Writing, even if most of the time you are only doing it in your head, shapes the world, and makes it bearable. As a schoolgirl, I thrilled at the power of poetry to exclude everything other than the poem itself, to let a few lines of verse make a whole world. Writing for film is no different. Emma Thompson once said that writing a screenplay was like trying to organise a mass of stray iron filings. You have to make the magnetic field so strong that it imposes its own order and holds the world of the screenplay in its tense, suspenseful grip. In fiction you can sometimes be looser and less tidy, but for much of the time you are choosing what to exclude from your fictional world in order to make it hold the line against chaos. And that is what I’m doing now, in this, my final book: I am making a shape for my death, so that I, and others, can see it clearly. And I am making dying bearable for myself.

I don’t know where I would be if I couldn’t do this strange work. It has saved my life many times over the years, and it continues to do so now. For while my body is careering towards catastrophe, my mind is elsewhere, concentrated on this other, vital task, which is to tell you something meaningful before I go. Because I’m never happier than when I’m writing, or thinking about writing, or watching the world as a writer, and it has been this way from the start.

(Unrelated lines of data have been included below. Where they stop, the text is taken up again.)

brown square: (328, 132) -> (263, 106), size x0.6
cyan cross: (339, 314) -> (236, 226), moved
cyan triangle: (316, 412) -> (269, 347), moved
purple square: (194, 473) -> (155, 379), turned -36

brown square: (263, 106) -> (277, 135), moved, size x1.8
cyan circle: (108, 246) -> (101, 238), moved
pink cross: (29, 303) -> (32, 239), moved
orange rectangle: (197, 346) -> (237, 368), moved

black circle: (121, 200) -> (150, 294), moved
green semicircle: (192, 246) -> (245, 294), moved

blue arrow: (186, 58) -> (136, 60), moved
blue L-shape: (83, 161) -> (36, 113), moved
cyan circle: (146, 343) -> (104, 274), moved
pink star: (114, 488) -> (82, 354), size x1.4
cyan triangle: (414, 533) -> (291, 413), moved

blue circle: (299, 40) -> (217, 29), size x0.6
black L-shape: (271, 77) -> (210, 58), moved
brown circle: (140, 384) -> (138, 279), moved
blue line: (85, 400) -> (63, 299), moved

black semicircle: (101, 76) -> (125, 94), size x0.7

If I had a secondary ambition growing up it was to travel. And I’ve done a lot of that, starting out with childhood expeditions led by my peripatetic father, then going it alone, then teaming up with a husband who is afflicted with the same wanderlust as I am. If anything, I’ve done too much moving around, to the point where I sometimes envy people who have stayed in the same place all their lives and put down deep roots. I blame my restlessness on Dad. He was an airline pilot who was happiest in mid-flight, neither here nor there. As soon as he hit the ground he felt trapped. His flightiness was the chief influence on my childhood. He moved constantly, from job to job, town to town, country to country. To me this seemed like a natural way to live. I revelled in the constant change, the excitement, the challenge of adapting to new situations. It made me resilient and agile. If there was a cost to it all, I wasn’t too concerned, at least not until my parents’ marriage fell apart under the strain.

As soon as I was able to, I started travelling on my own. I didn’t have much of a purpose in mind, merely to see what was out there. I can still remember the green canvas bag I bought for my first solo trip. Compact and sturdy, it was a nod to my father’s oft-repeated advice to travel light. I was headed for England, like so many others of my generation, drawn to a country we thought we knew from reading about it and seeing it on television. But travel, as well as being exhilarating, is also a process of disillusionment, of measuring your expectations against a very different reality. As I rode the train from Heathrow into London, I saw a landscape stripped of all enchantment, barely breathing under a dull sky, and felt my spirits dip. It was not exactly a disappointment, more a recognition that, in leaving home, I’d merely exchanged one enigma for another.